Rectification Ratio and Tunneling Decay Coefficient Depend on the Contact Geometry Revealed by in Situ Imaging of the Formation of EGaIn Junctions.

This paper describes how the intensive (tunneling decay coefficient β and rectification ratio R) and extensive (current density J) properties of Ag-S(CH ₂ ) _n-1 CH ₃ //GaO _x /EGaIn junctions ( n = 10, 14, 18) and molecular diodes of the form of Ag-S(CH ₂ ) ₁₁ Fc//GaO _x /EGaIn depend on A _geo , the contact area between the self-assembled monolayer and the cone-shaped EGaIn tip. Large junctions with A _geo ≥ 1000 μm ² are unreliable and defects, such as pinholes, dominate the charge transport characteristics.
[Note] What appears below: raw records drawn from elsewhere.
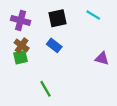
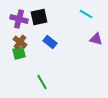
black square: (57, 18) -> (39, 17), moved
purple triangle: (102, 58) -> (96, 39), moved

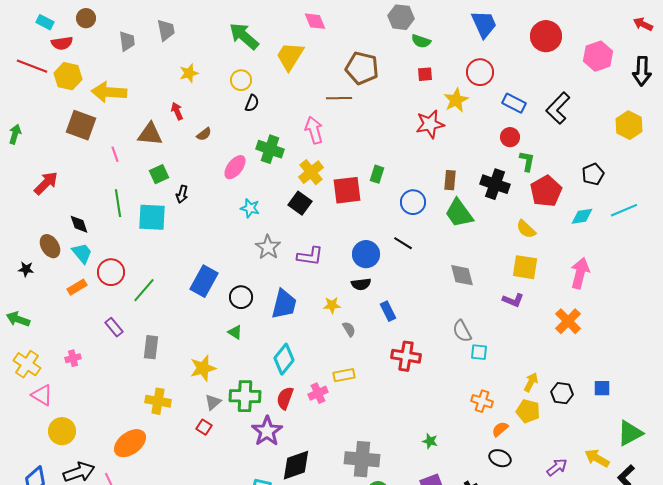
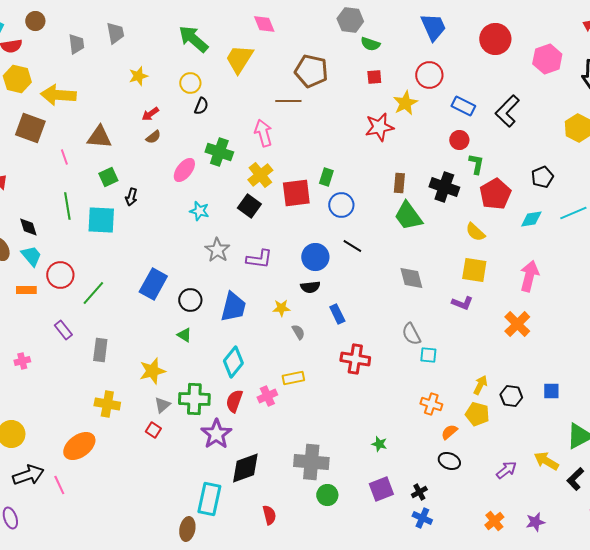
red arrow: (177, 111) -> (150, 114), moved, turned -102
blue circle: (413, 202) -> (341, 205), moved
orange rectangle: (77, 287) -> (26, 290), turned 30

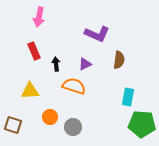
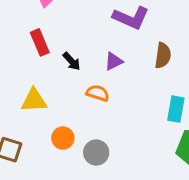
black arrow: (56, 64) -> (72, 61), turned 144
orange semicircle: (74, 86) -> (98, 93), size x0.7

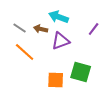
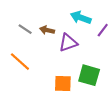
cyan arrow: (59, 17) -> (81, 18), moved
orange line: (25, 52) -> (20, 62), moved

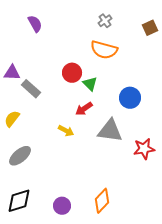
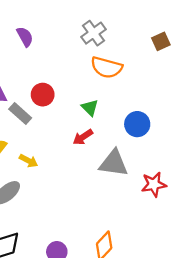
gray cross: (105, 21) -> (93, 33), moved, size x1.5
red circle: (72, 73) -> (43, 95), moved
yellow arrow: (66, 131) -> (28, 161), moved

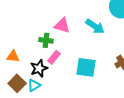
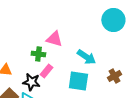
cyan arrow: (95, 26) -> (86, 57), moved
black star: (39, 68) -> (31, 82), turned 30

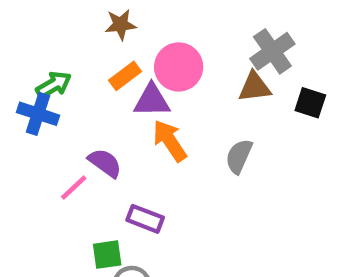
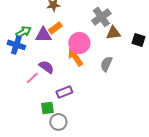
gray cross: (272, 51) -> (101, 17), moved
pink circle: (179, 67) -> (79, 43), moved
purple triangle: (152, 100) -> (43, 35), moved
purple rectangle: (145, 219) -> (64, 92), turned -42

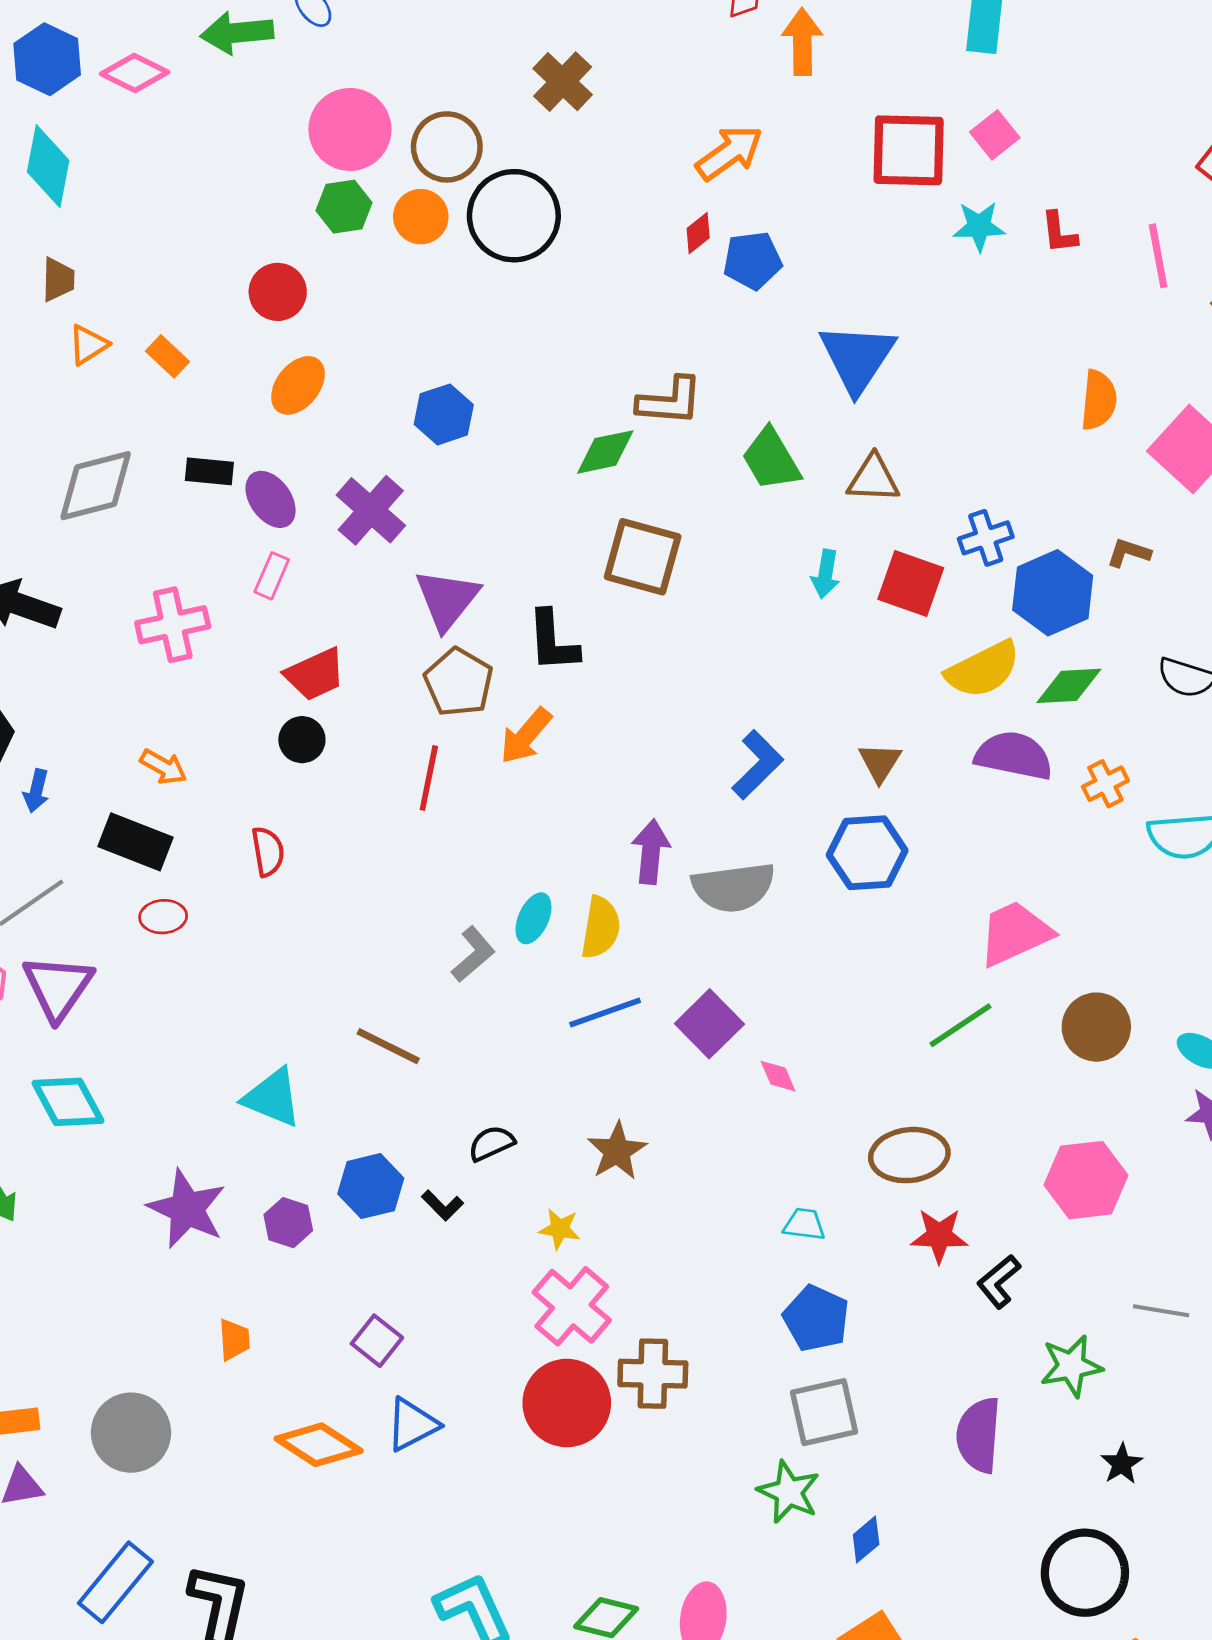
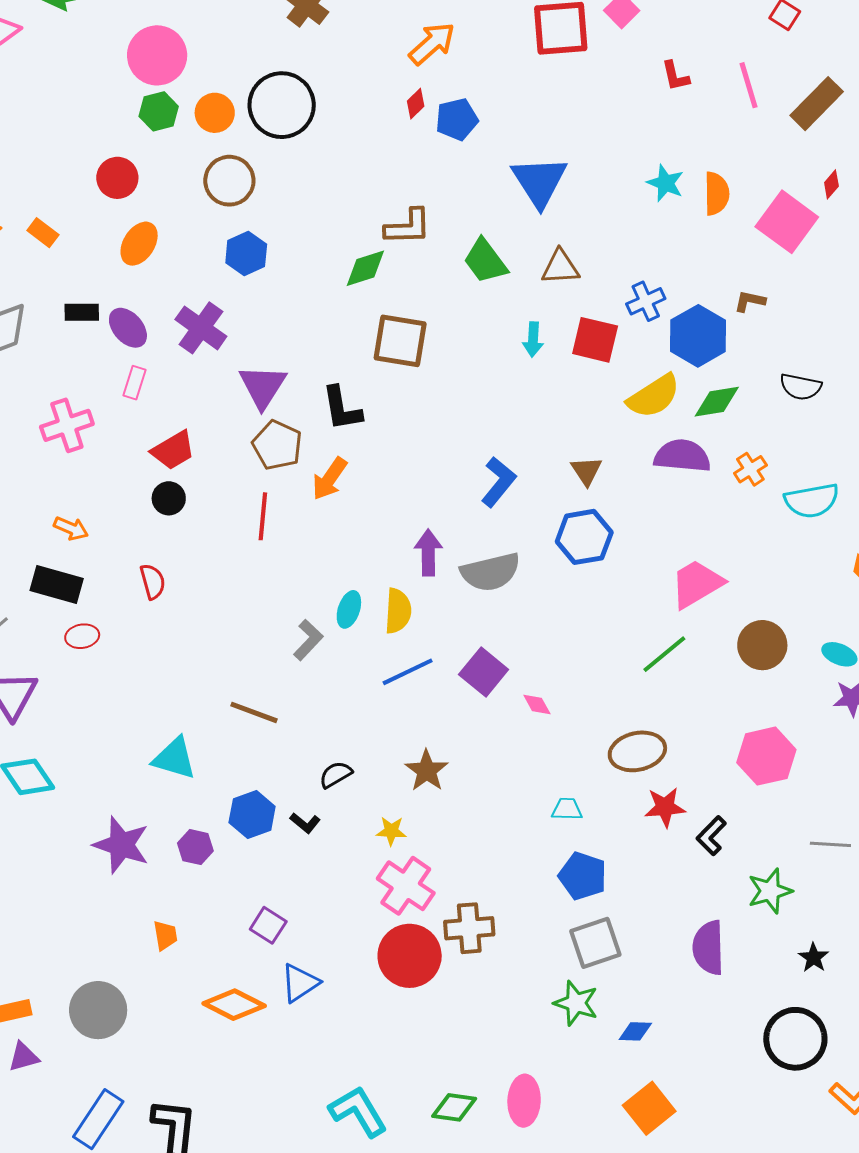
brown circle: (447, 147) -> (229, 181), moved
cyan star: (979, 226) -> (665, 183), moved, turned 30
blue diamond: (866, 1540) -> (635, 1031), turned 48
For S(CH ₂ ) ₁₁ Fc SAMs, R decreases from 130 to unity with increasing A _geo due to an increase in the leakage current (the current flowing across the junction at reverse bias when the diodes block current flow). The value of β decreases from 1.00 ± 0.06 n ^-1 to 0.70 ± 0.03 n ^-1 with increasing A _geo which also indicates that large junctions suffer from defects. Small junctions with A _geo ≤ 300 μm ² are not stable due to the high surface tension of the bulk EGaIn resulting in unstable EGaIn tips. In addition, the contact area for such small junctions is dominated by the rough tip apex reducing the effective contact area and reproducibility significantly. The contact area of very large junctions is dominated by the relatively smooth side walls of the tips. Our findings show that there is an optimum range for the value of A _geo between 300-500 μm ² where the electrical properties of the junctions are dominated by molecular effects. In this range of A _geo , the value of J (defined by I/ A _geo where I is the measured current) increases with A _geo until it plateaus for junctions with A _geo > 1000 μm ² in agreement with recently reported findings by the Whitesides group. In this regime reproducible measurements of J can be obtained provided A _geo is kept constant.